Around the state in 2002, Intersouth Partners of Durham expects to fund 10 new investments, the Tri-State Investment Group of Chapel Hill plans on making five new investments, and RBC Ventura Capital predicts it will make five new investments as well, just to name a few.

Where have all the good times gone?

Throughout the late 1990s venture capital firms poured money into thousands of dot-com and telecom startups, ballooning the high-tech bubble until it finally burst. There were hundreds, if not thousands, of deals made where the time that elapsed from a startup’s first meeting with potential investors until the fund managers cut a check was sometimes as little as four weeks, Barber says.

“The due diligence process was turned on its ear by people whose eyes were too big for their plates,” Barber says. “And because of that approach we also saw a lot of what was on those plates slide off.”
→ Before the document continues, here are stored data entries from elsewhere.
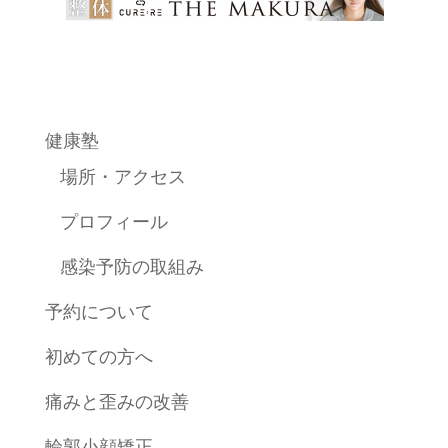
健康塾
場所・アクセス
プロフィール
感染予防の取組み
予約について
初めての方へ
痛みと歪みの改善
輪郭小顔矯正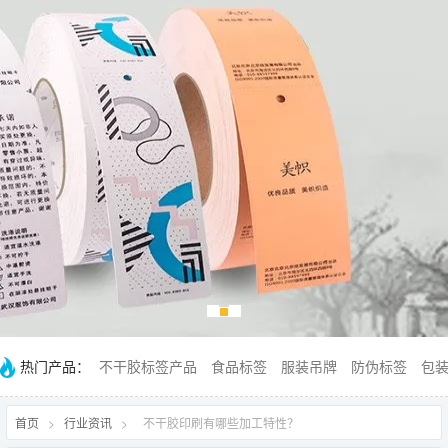
热门产品：
不干胶标签产品
食品标签
服装吊牌
防伪标签
包
首页
>
行业资讯
>
不干胶印刷有哪些加工特性？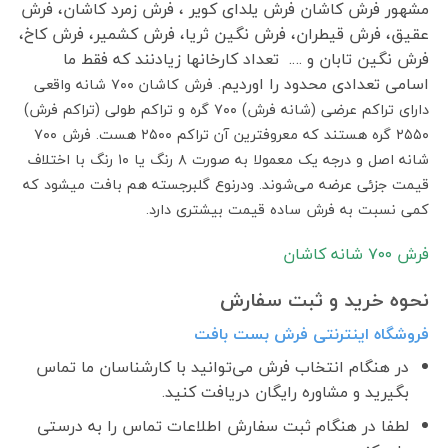
مشهور فرش کاشان فرش یلدای کویر ، فرش زمرد کاشان، فرش
عقیق، فرش قیطران، فرش نگین ثریا، فرش کشمیر، فرش کاخ،
فرش نگین تابان و …. تعداد کارخانها زیادنند که فقط ما
اسامی تعدادی محدود را اوردیم.
فرش کاشان ۷۰۰ شانه واقعی
دارای تراکم عرضی (شانه فرش) ۷۰۰ گره و تراکم طولی (تراکم فرش)
۲۵۵۰ گره هستند که معروفترین آن تراکم ۲۵۰۰ هست. فرش ۷۰۰
شانه اصل و درجه یک معمولا به صورت ۸ رنگ یا ۱۰ رنگ با اختلاف
قیمت جزئی عرضه می‌شوند. ودرنوع گلبرجسته هم بافت میشود که
کمی نسبت به فرش ساده قیمت بیشتری دارد.
فرش ٧٠٠ شانه کاشان
نحوه خرید و ثبت سفارش
فروشگاه اینترنتی فرش بست بافت
در هنگام انتخاب فرش می‌توانید با کارشناسان ما تماس
بگیرید و مشاوره رایگان دریافت کنید.
لطفا در هنگام ثبت سفارش اطلاعات تماس را به درستی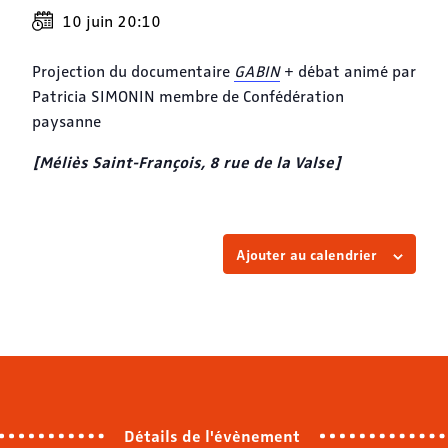
10 juin 20:10
Projection du documentaire
GABIN
+ débat animé par
Patricia SIMONIN membre de Confédération
paysanne
[Méliès Saint-François, 8 rue de la Valse
]
Ajouter au calendrier
Détails de l'évènement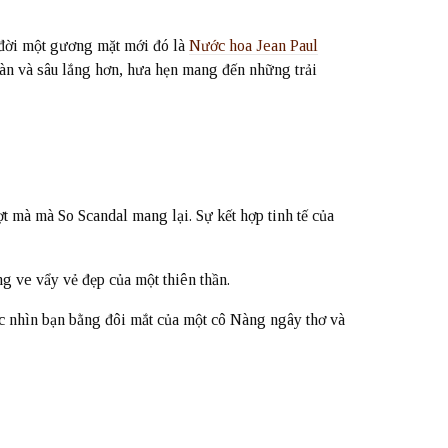
đời một gương mặt mới đó là
Nước hoa Jean Paul
àn và sâu lắng hơn, hưa hẹn mang đến những trải
 mà mà So Scandal mang lại. Sự kết hợp tinh tế của
 ve vẩy vẻ đẹp của một thiên thần.
ếc nhìn bạn bằng đôi mắt của một cô Nàng ngây thơ và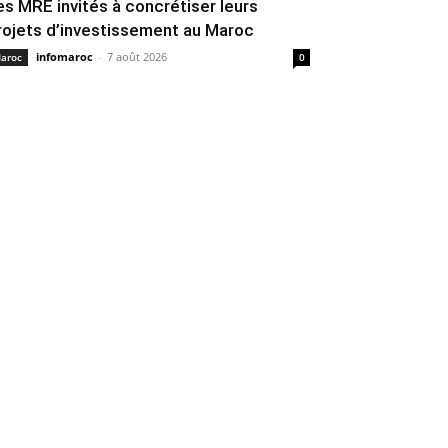
es MRE invités à concrétiser leurs
rojets d’investissement au Maroc
infomaroc
-
7 août 2026
aroc
0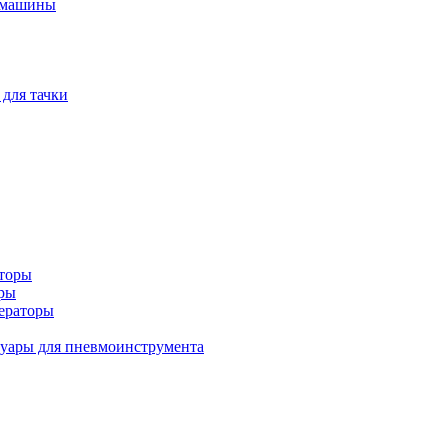
 машины
 для тачки
аторы
оры
ераторы
уары для пневмоинструмента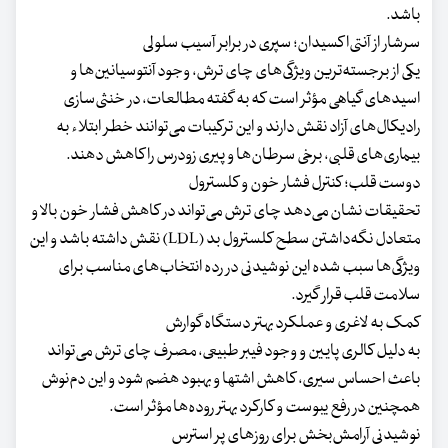
باشد.
سرشار از آنتی‌اکسیدان؛ سپری در برابر آسیب سلولی
یکی از برجسته‌ترین ویژگی‌های چای ترش، وجود آنتوسیانین‌ها و
اسید‌های گیاهی مؤثر است که به گفته مطالعات، در خنثی‌سازی
رادیکال‌های آزاد نقش دارند و این ترکیبات می‌توانند خطر ابتلاء به
بیماری‌های قلبی، برخی سرطان‌ها و پیری زودرس را کاهش دهند.
دوست قلب؛ کنترل فشار خون و کلسترول
تحقیقات نشان می‌دهد چای ترش می‌تواند در کاهش فشار خون بالا و
متعادل نگه‌داشتن سطح کلسترول بد (LDL) نقش داشته باشد و این
ویژگی‌ها سبب شده این نوشیدنی در رده انتخاب‌های مناسب برای
سلامت قلب قرار گیرد.
کمک به لاغری و عملکرد بهتر دستگاه گوارش
به دلیل کالری پایین و وجود فیبر طبیعی، مصرف چای ترش می‌تواند
باعث احساس سیری، کاهش اشتها و بهبود هضم شود و این دم‌نوش
همچنین در رفع یبوست و کارکرد بهتر روده‌ها مؤثر است.
نوشیدنی آرامش‌بخش برای روز‌های پر استرس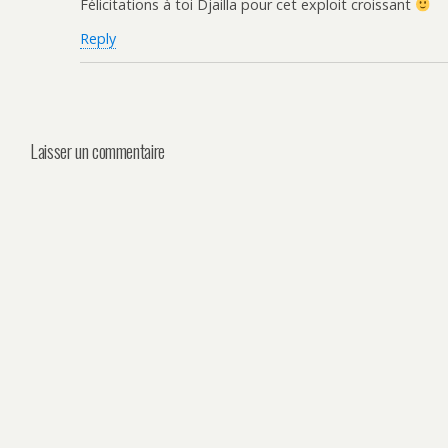
Félicitations à toi Djailla pour cet exploit croissant
Reply
Laisser un commentaire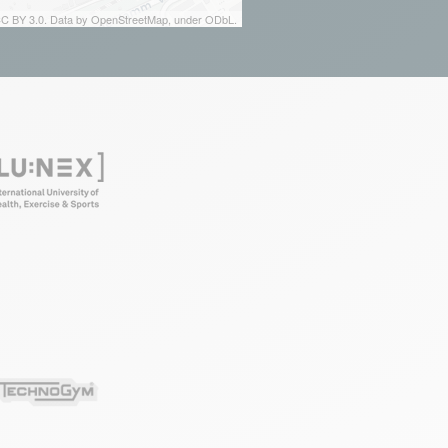
 CC BY 3.0. Data by OpenStreetMap, under ODbL.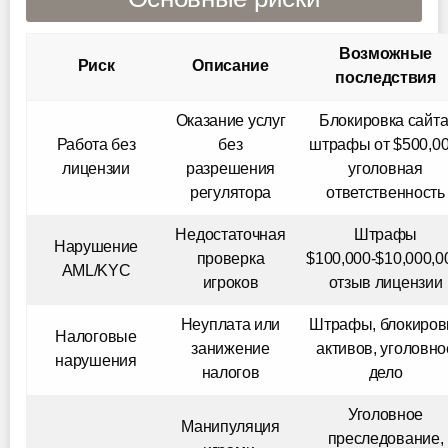
Возможные
Риск
Описание
последствия
Оказание услуг
Блокировка сайта
Работа без
без
штрафы от $500,00
лицензии
разрешения
уголовная
регулятора
ответственность
Недостаточная
Штрафы
Нарушение
проверка
$100,000-$10,000,0
AML/KYC
игроков
отзыв лицензии
Неуплата или
Штрафы, блокиров
Налоговые
занижение
активов, уголовно
нарушения
налогов
дело
Уголовное
Манипуляция
преследование,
According to statistics compiled by Venture Economics and the National Venture Capital Association, VC firms spread $1.8 billion over 118 deals with North Carolina companies in 2000. Through third quarter 2001, the most recent data available, 66 investments poured just $538 million into Tar Heel firms.

Fourth-quarter figures will be disclosed Wednesday at a breakfast event hosted by PricewaterhouseCoopers. The news isn’t expected to be good.

This quarter is off to a reasonably good start, however, with several deals having been announced. Although most have been re-investments in existing companies, at least money is flowing.

Looking at some of the high-profile busts around the Triangle in 2001, it’s easy to understand why investment fever has, at least temporarily, subsided.

BuildNet received the most attention of any sinking company. BuildNet, which was attempting to become the leading online retailer for homebuilders and their suppliers, was financed with $140 million from GE Capital, BancBoston and SG Capital. It filed for Chapter 11 bankruptcy protection last August after attempting to expand too faster than its balance sheet.

KOZ, which sold software and built and maintained Web sites for media companies across the U.S., filed its Chapter 11 papers in April after raising $37 million from Southeast Interactive Technology Funds of Durham, Tribune Ventures and BancBoston among other firms. KOZ was owned by Frank Daniels III whose family owned the News & Observer until 1995. But at least some KOZ assets were absorbed along with other companies to form the new MediaSpan.

And Plurimus, an Internet data services concern that had aspirations of becoming the Web’s version of Nielson Media Research, closed its doors Christmas Day after raising $36 million.

It was a long list of failed investments like these that contributed to many managing fund partners grabbing onto their seats and white-knuckling it through the high-tech shakeout.

Now the time to strike?

Observers are confident that venture capital firms will slowly bring the economy back to life this year, simply because conventional wisdom dictates that a struggling market is the time to begin making new investments, and investments in new companies in turn will spur the economy. But entrepreneurs looking for VC dollars are going to need more than a promising idea to get funded.

“One thing we saw pre Internet bubble was firms throwing money at companies before they had really completed due diligence on them,” says Larry Wilson, general partner for Columbia, S.C.-based Trelys, which plans to invest half of its $40 million fund in North Carolina companies. “But in today’s climate companies are going to have to show that they have a strong management team in place and that they’re already generating revenues at least.”

Ed McCarthy, principal for River City Capital Funds Raleigh office, says now is the time for venture capital firms to roll up their sleeves and use the best of their knowledge and experience to help promising upstarts develop to the best of their abilities.
“I know everyone says that, but I think that in today’s climate it is especially important and true.”